What kinds of programs are there in the U.S.? 
In the United States, there is a wide variety of microenterprise programs.  Some programs work specifically with women, some work only with people who already run their own businesses but need assistance accessing capital.  Edgcomb, Klein and Clark  looked at a seven different programs in the U.S. and found a range of approaches and divided them into three groups: credit as the primary service, group lending programs, and training-led programs that emphasize technical assistance and training (1996).  To find out more, go to the microenterprise programs links.

Can microenterprise programs eliminate poverty?

Microenterprise programs have gained popularity as a possible solution to poverty in this age of Welfare Reform.  This is not surprising considering it has elements of self-sufficiency and non-dependency that appeal to conservatives and liberals alike.  Most experts agree, though, that microenterprise programs are not a cure-all for poverty.  But they can be a solution for a group of people who have entrepreneurial skills and drive, but are kept at the margins of our economy.  As interest grows, however, the pressure will also grow as to how these microenterprise programs perform and alleviate poverty.   The foundation for further study and evaluation has been laid, and with time the impacts of different models and strategies should become apparent. 

Unanswered Questions

Perhaps the most interesting and crucial question is to what extent can microenterprise be successful in the United States?   In some areas bottle-necking has occurred when micro-businesses get to a certain size and there is no bank or micro-lending program that can help them grow large enough to be considered by a regular commercial bank (Mehta, 1997).   Clearly, more linkages and institutional support for growing microentrepreneurs is needed.  But beyond that, the scale of operations that can be achieved in the U.S. remains uncertain (Edgcomb, Klein and Clark, 1996; Balkin, 1993). 

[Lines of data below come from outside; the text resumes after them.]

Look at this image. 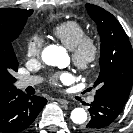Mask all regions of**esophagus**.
<instances>
[{
  "label": "esophagus",
  "instance_id": "1",
  "mask_svg": "<svg viewBox=\"0 0 133 133\" xmlns=\"http://www.w3.org/2000/svg\"><path fill=\"white\" fill-rule=\"evenodd\" d=\"M56 101L62 105H67L69 103L66 99H62V98H57Z\"/></svg>",
  "mask_w": 133,
  "mask_h": 133
}]
</instances>
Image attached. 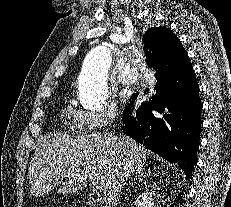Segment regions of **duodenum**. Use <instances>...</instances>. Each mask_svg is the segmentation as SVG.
Listing matches in <instances>:
<instances>
[{
  "label": "duodenum",
  "mask_w": 231,
  "mask_h": 207,
  "mask_svg": "<svg viewBox=\"0 0 231 207\" xmlns=\"http://www.w3.org/2000/svg\"><path fill=\"white\" fill-rule=\"evenodd\" d=\"M89 207H94V204L92 202H90Z\"/></svg>",
  "instance_id": "410a0bca"
}]
</instances>
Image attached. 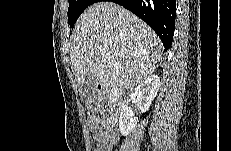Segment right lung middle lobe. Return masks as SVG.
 <instances>
[{
  "mask_svg": "<svg viewBox=\"0 0 231 151\" xmlns=\"http://www.w3.org/2000/svg\"><path fill=\"white\" fill-rule=\"evenodd\" d=\"M97 0H69L68 24L70 27L77 21L81 13Z\"/></svg>",
  "mask_w": 231,
  "mask_h": 151,
  "instance_id": "dd1d6c3e",
  "label": "right lung middle lobe"
}]
</instances>
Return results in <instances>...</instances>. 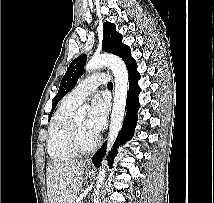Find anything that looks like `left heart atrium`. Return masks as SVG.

The longitudinal effects of microenterprise programs on participants are also yet unknown.   Many supporters of microenterprise assert that it empowers poor people and gives them an entry point into the mainstream economy.  Higher satisfaction levels and quality of life are cited as benefits (Raheim and Alter, in press).  At the same time, some opponents say that microenterprise does nothing to alter existing power structures and these groups remain marginalized and pushes them off of welfare as well (Servon, 1997).  Further evaluations may not end the debate, but perhaps knowing the long-term impacts of microenterprise programs on "successful" participants will enlighten the discourse as to the barriers to poor people escaping poverty through microenterprise.

Finally, it has been noted that microenterprise programs do not turn participants into clients or passive recipients of aid, but rather the programs demand input, investment and commitment from participants and that is the primary reason why it is such a successful strategy for social and economic development.  It begs the question then, what are the other areas of community and economic development that could benefit from this approach?   I find myself asking, when we will stop looking at poor people as liabilities or lazy and truly begin to value them as people and build their capacities?